While they awaited Oni’s return (at least, Kaley assumed they were waiting for him), Kaley glanced up the street to the left. She spotted three other houses, only one of them with lights on and that was on the top floor of the farthest house. If that person in that upstairs room only knew that we were here, and that we needed help, we’d be all right.
But Kaley checked herself. She didn’t know that for sure. Whoever these men were, they obviously had friends. It might be that this whole neighborhood was loyal to them.
She swallowed. Her jaw was beginning to seriously hurt because the gag had been biting into it now for…well, what time was it?
Kaley looked at the glowing clock on the dashboard. 2:13 AM.
She heard snoring behind her. She looked back to see Shannon fast asleep. Good, let her sleep through it all. Kaley was still fooling herself into thinking that the vision she’d glimpsed tonight before stepping into Dodson’s Store would not come to pass. It’s important to hold out hope, and sometimes it’s important to lie to oneself. At least, this was wisdom she would stumble upon much later.
The SUV remained dead silent.
Umway Street. Remember Umway Street.
Then, up front, a phone rang in the driver’s jacket pocket. He fetched it out and said, “Allo.” Someone said something on the other line. Somehow, Kaley sensed that it was Oni calling from inside. “Govori pazhaluista gromche,” he said. A few words from Oni. The driver glanced in the rearview mirror at Kaley, eyeing her. “Ya ne znayu,” he said. “Net. Net. Olga doma?” A few seconds went by with Oni talking a lot on the other end. “Da. Peredayte ey chto zvonil Mikhael.”
In the silence of the car, Kaley could make out the silence on the phone. Oni wasn’t speaking anymore. When a voice did return to the phone, she could hear that it was distinctly female. “Allo.”
&
nbsp; The driver said something very rapidly. When he was finished, he said, “Ya bystro gavaryu?”

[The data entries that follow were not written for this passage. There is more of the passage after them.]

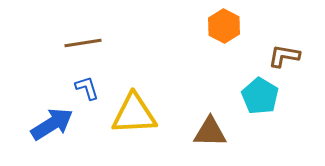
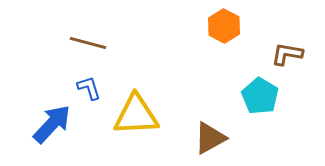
brown line: moved 5 px right; rotated 24 degrees clockwise
brown L-shape: moved 3 px right, 2 px up
blue L-shape: moved 2 px right
yellow triangle: moved 2 px right, 1 px down
blue arrow: rotated 15 degrees counterclockwise
brown triangle: moved 6 px down; rotated 30 degrees counterclockwise
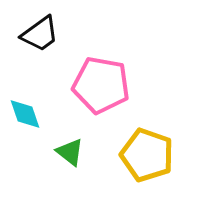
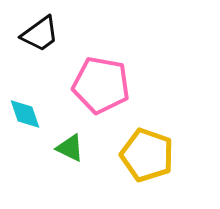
green triangle: moved 4 px up; rotated 12 degrees counterclockwise
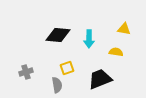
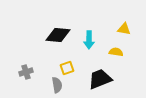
cyan arrow: moved 1 px down
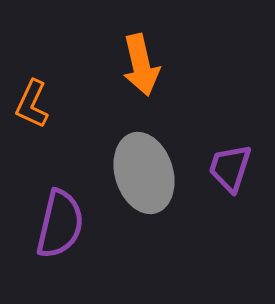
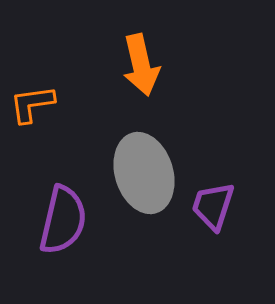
orange L-shape: rotated 57 degrees clockwise
purple trapezoid: moved 17 px left, 38 px down
purple semicircle: moved 3 px right, 4 px up
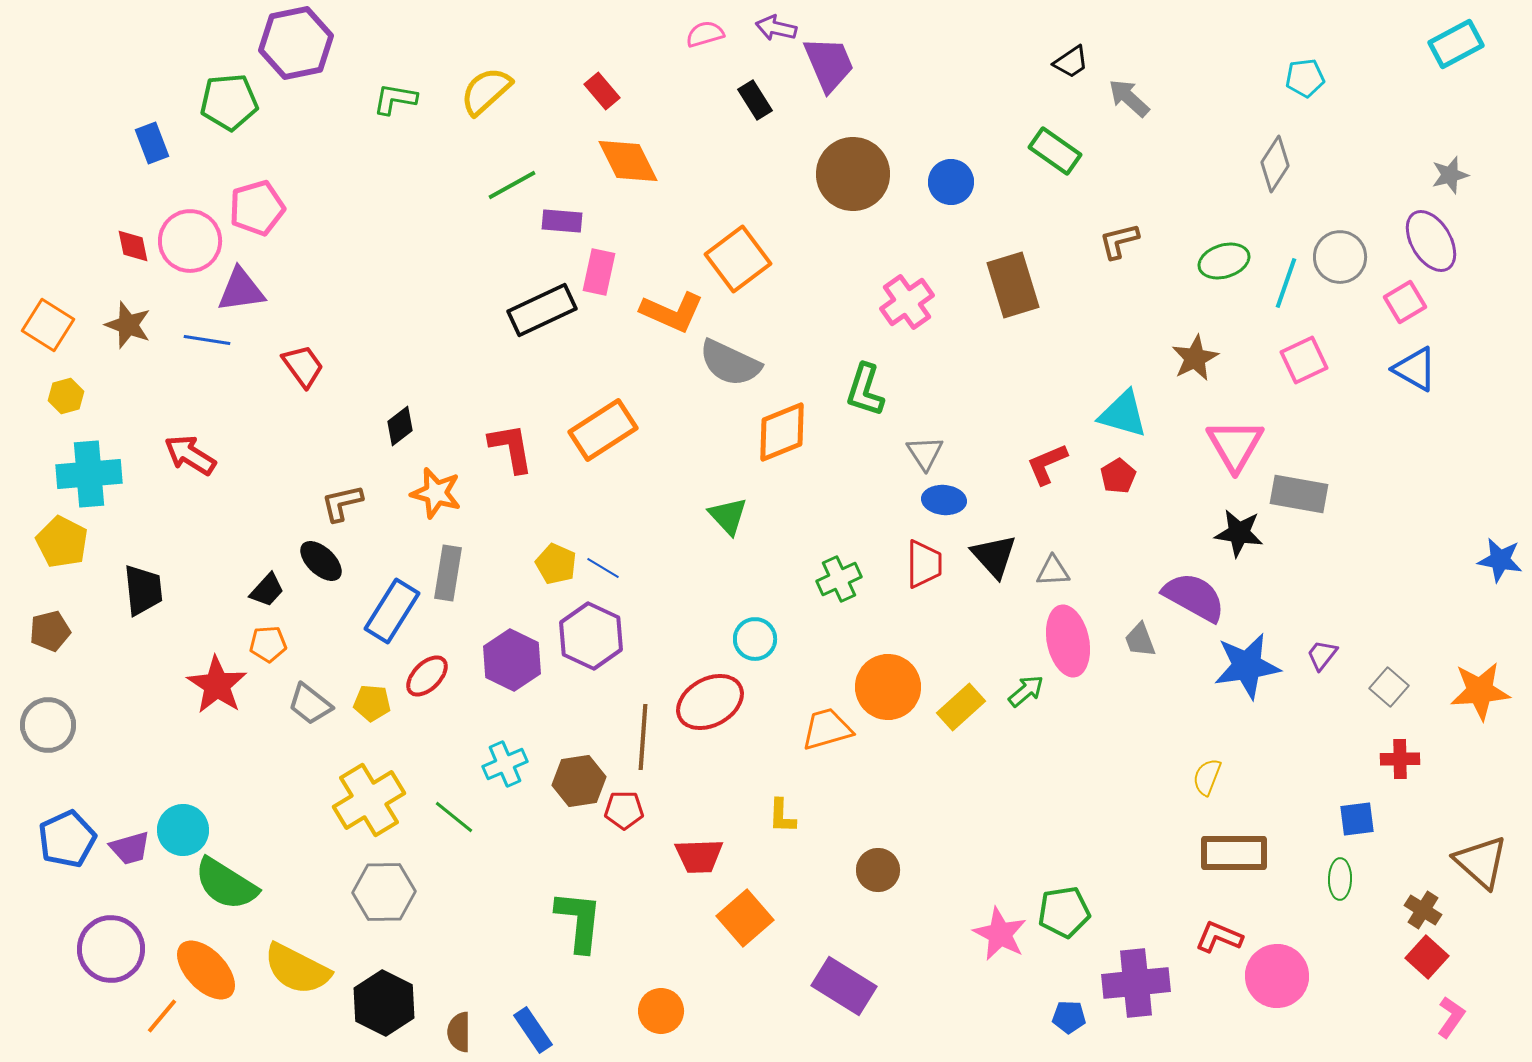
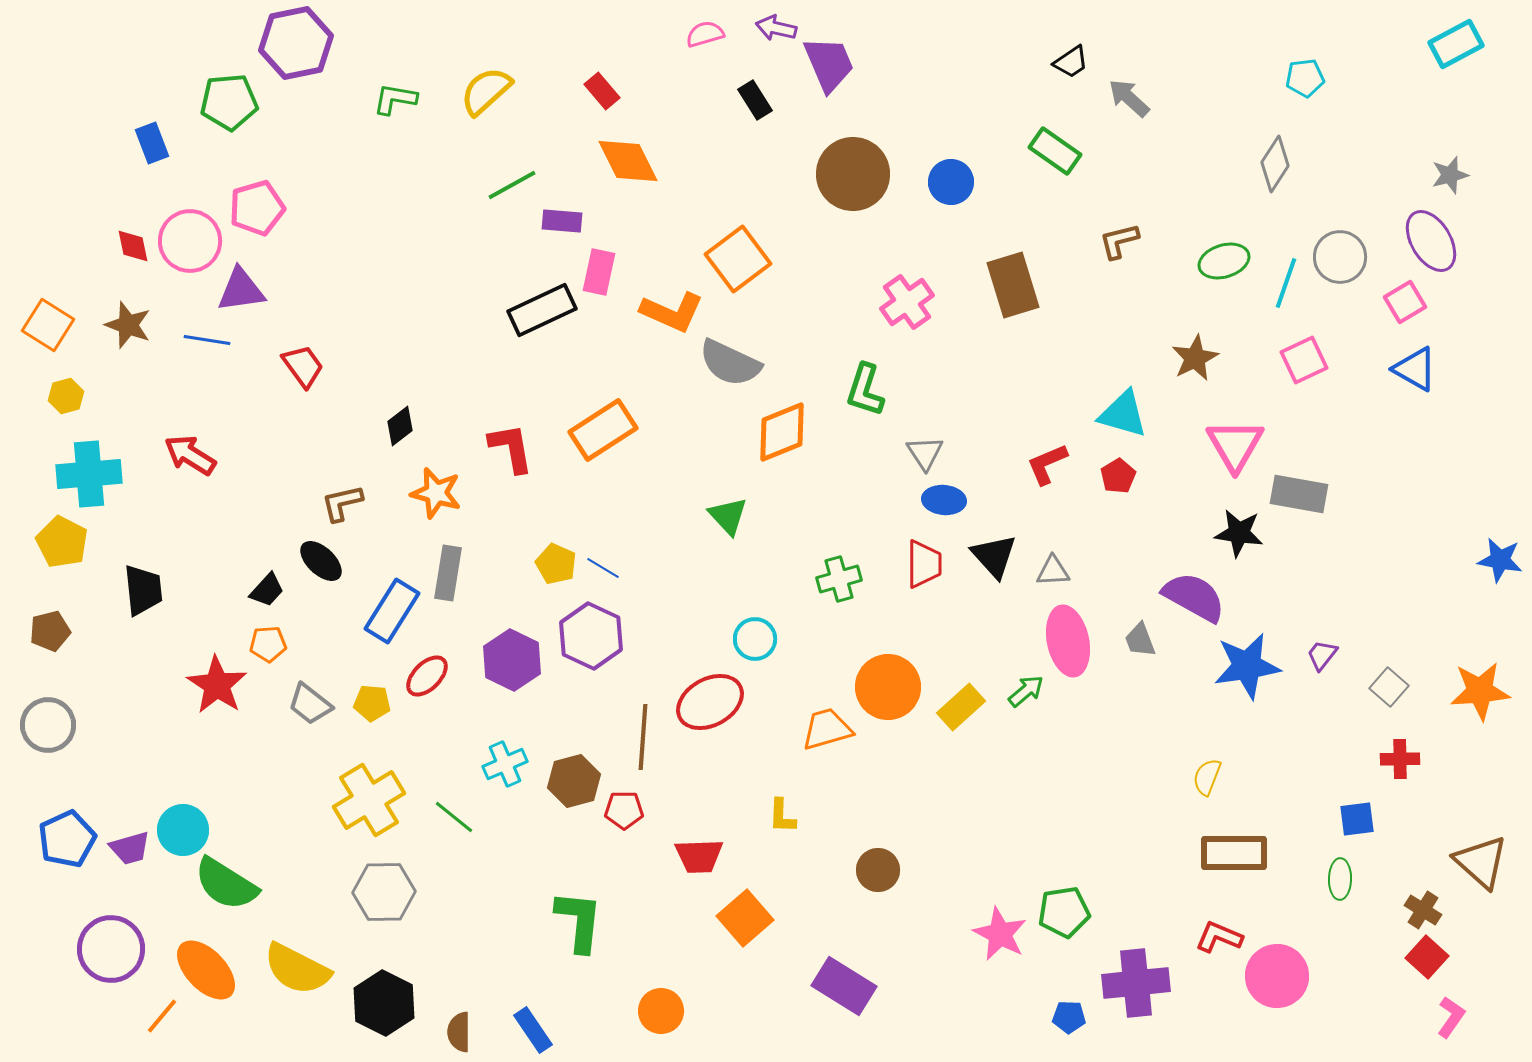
green cross at (839, 579): rotated 9 degrees clockwise
brown hexagon at (579, 781): moved 5 px left; rotated 6 degrees counterclockwise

He got an answer. It was short. Then, he started talking fast again. After a few seconds, he hung up and said to the men in the back, “Baz prablem.”

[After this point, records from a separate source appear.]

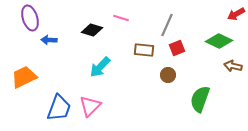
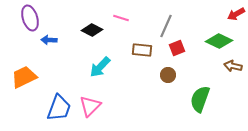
gray line: moved 1 px left, 1 px down
black diamond: rotated 10 degrees clockwise
brown rectangle: moved 2 px left
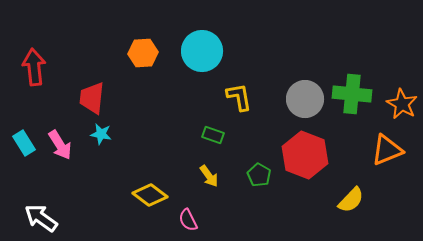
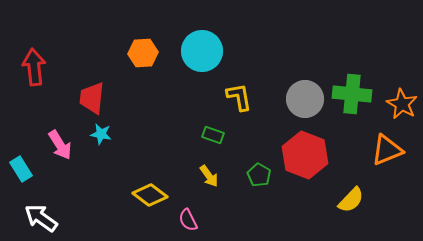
cyan rectangle: moved 3 px left, 26 px down
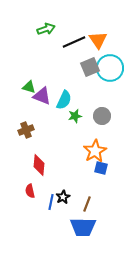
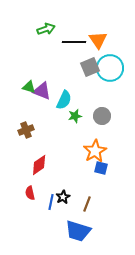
black line: rotated 25 degrees clockwise
purple triangle: moved 5 px up
red diamond: rotated 50 degrees clockwise
red semicircle: moved 2 px down
blue trapezoid: moved 5 px left, 4 px down; rotated 16 degrees clockwise
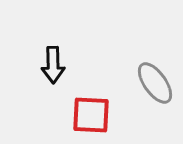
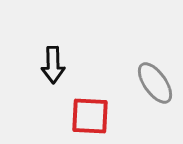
red square: moved 1 px left, 1 px down
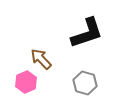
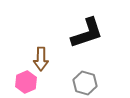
brown arrow: rotated 135 degrees counterclockwise
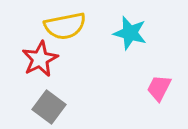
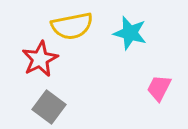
yellow semicircle: moved 7 px right
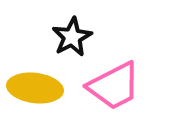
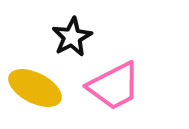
yellow ellipse: rotated 20 degrees clockwise
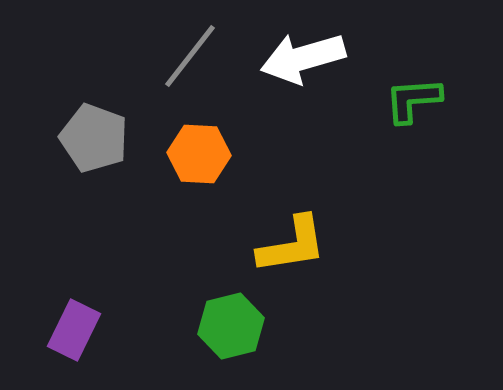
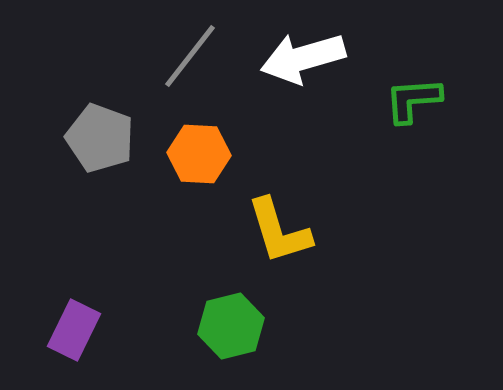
gray pentagon: moved 6 px right
yellow L-shape: moved 13 px left, 14 px up; rotated 82 degrees clockwise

One of the men, the jaundiced one, said, “Vsyo v poryadke?”
“Net. Baz prablem.”
Kaley thought that word prablem sounded an awful lot like problem. She wondered if there was an issue between all the involved parties here that she might exploit. After all, hadn’t Oni just killed half a dozen co-conspirators of his? Maybe there was something in this she could use.

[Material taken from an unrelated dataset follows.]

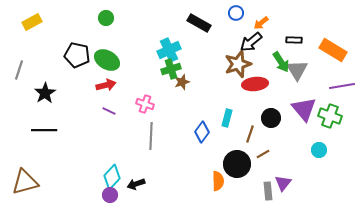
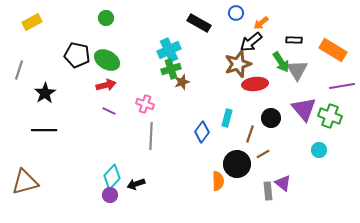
purple triangle at (283, 183): rotated 30 degrees counterclockwise
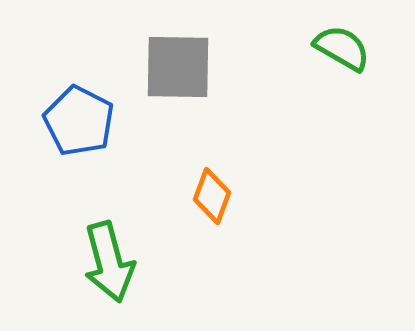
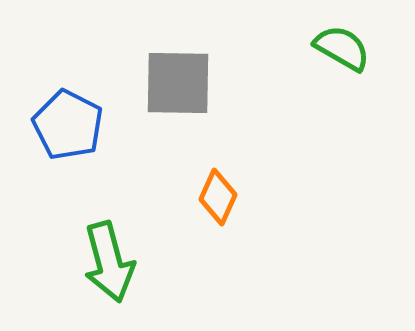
gray square: moved 16 px down
blue pentagon: moved 11 px left, 4 px down
orange diamond: moved 6 px right, 1 px down; rotated 4 degrees clockwise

The doors opened, and Kaley was hauled out. The jaundiced man kept an iron grip on her elbow and had a pistol out, though so far he hadn’t pointed it at her.
Immediately, Kaley’s attention was turned to the back of the SUV. Her heart ached as she saw her little sister and the other little girl lying there, both their eyes shut, being grabbed by their arms and pulled out of the rear. Shan barely stirred. Her eyelids barely parted as the bad men lifted her and put her on the ground, where her feet touched so lightly that surely she was still half asleep. Shannon let out a single, somnolent moan. She’s really exhausted to sleep through all this, Kaley thought. Exhausted because it’s way, way past her bedtime, or else emotionally exhausted by all the—
That thought was dashed in an instant. Kaley felt what would happen next. She both saw it via the charm and felt it via the Anchor. She was close enough for the Anchor. Something swelled up inside her sister, something tiny that quickly became volcanic. It hit Kaley like a fist to her gut.
It all happened so fast she barely registered it. One minute the driver was yelling something to Oni, who had stepped out of the house for a minute and was calling to him from the front door, and the next minute Shan suddenly punched one of the men in his balls with a viciousness she had never seen in her sister before. It was all so sudden that the man holding her elbow let go and she was off. He would’ve snatched Shan’s pigtails at once if Kaley hadn’t acted. Big Sister threw herself bodily onto the large man, who staggered backwards, trying to recover from the attack on his groin and Kaley’s dead weight.